ENCONTRO COM OS JOVENS NA ORLA DE CARACCIOLO

DISCURSO DO SANTO PADRE

Nápoles
Sábado, 21 de Março de 2015

[Multimídia]


 

Pergunta de Bianca, uma jovem

Em nome de todos os jovens dou-lhe as boas-vindas a Nápoles! Vossa Santidade ensina-nos que o apóstolo deve esforçar-se para ser uma pessoa gentil, serena, entusiasta e alegre, que transmite alegria onde quer que vá, e isto é muito válido para nós! Todavia, é grande também a fome de sonhos e de esperanças que temos no nosso coração, por conseguinte com frequência torna-se difícil conjugar os valores cristãos que trazemos dentro com os horrores, as dificuldades e as corrupções que nos circundam no dia-a-dia. Santo Padre, no meio de tais «silêncios de Deus» qual é o modo de plantar rebentos de alegria e sementes de esperança para fazer frutificar a terra da autenticidade, da verdade, da justiça, do amor verdadeiro, aquele supera todos os limites humanos?

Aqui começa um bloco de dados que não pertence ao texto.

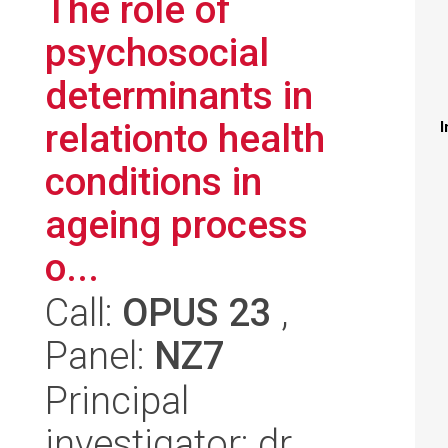
The role of
psychosocial
determinants in
relationto health
I
conditions in
ageing process
o...
Call:
OPUS 23
,
Panel:
NZ7
Principal
investigator: dr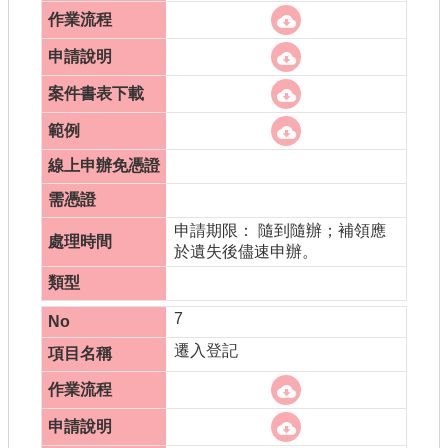
申請期限： 隨到隨辦；補領應
於遺失後儘速申辦。
7
遷入登記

Desculpai-me se estou sentado, mas estou deveras cansado, porque vós napolitanos me fazeis movimentar... Deus, o nosso Deus, é um Deus das palavras, dos gestos, dos silêncios. O Deus das palavras, sabemo-lo porque na Bíblia estão as palavras de Deus: Ele fala-nos, procura-nos. O Deus dos gestos é o Deus que sai. Pensemos na parábola do Bom Pastor que nos vai a procurar, que nos chama pelo nome, que nos conhece melhor do que nós mesmos, que espera sempre por nós, nos perdoa sempre, nos compreende com gestos de ternura. E depois o Deus do silêncio. Pensai nos grandes silêncios na Bíblia: por exemplo o silêncio no coração de Abraão, quando caminhava com o seu filho para o oferecer em sacrifício. Dois dias, subindo o monte, mas ele não ousava dizer algo ao filho, embora o filho, que não era ingénuo, entendia. E Deus ficava calado. Mas o maior silêncio de Deus foi a Cruz: Jesus sentiu o silêncio do Pai, até o definiu «abandono»: «Pai, por que me abandonaste?». Depois, aconteceu o milagre de Deus, a palavra, o gesto grandioso que foi a Ressurreição. O nosso Deus é também Deus dos silêncios e há silêncios de Deus que não se podem explicar se não olhares para o Crucifixo. Por exemplo, por que sofrem as crianças? Como me explicas isto? Onde encontras uma palavra de Deus que explique por que as crianças sofrem? Este é um dos grandes silêncios de Deus. E não digo que se pode «entender» o silêncio de Deus mas podemos aproximar-nos dos silêncios de Deus olhando para Cristo crucificado, Cristo que morre, Cristo abandonado, desde o Horto das Oliveiras até à Cruz. São estes os silêncios. «Mas Deus criou-nos para ser felizes» — «Sim, é verdade». Mas muitas vezes Ele cala-se. Esta é a verdade. Não posso enganar-te, dizendo: «Não, tem fé e tudo correrá bem, serás feliz, terás boa sorte, dinheiro...». Não, o nosso Deus está também em silêncio. Lembra-te: é o Deus das palavras, dos gestos e dos silêncios, três aspectos que devem estar unidos na tua vida. É o que sinto que devo dizer-te. Desculpa. Não tenho outra «receita».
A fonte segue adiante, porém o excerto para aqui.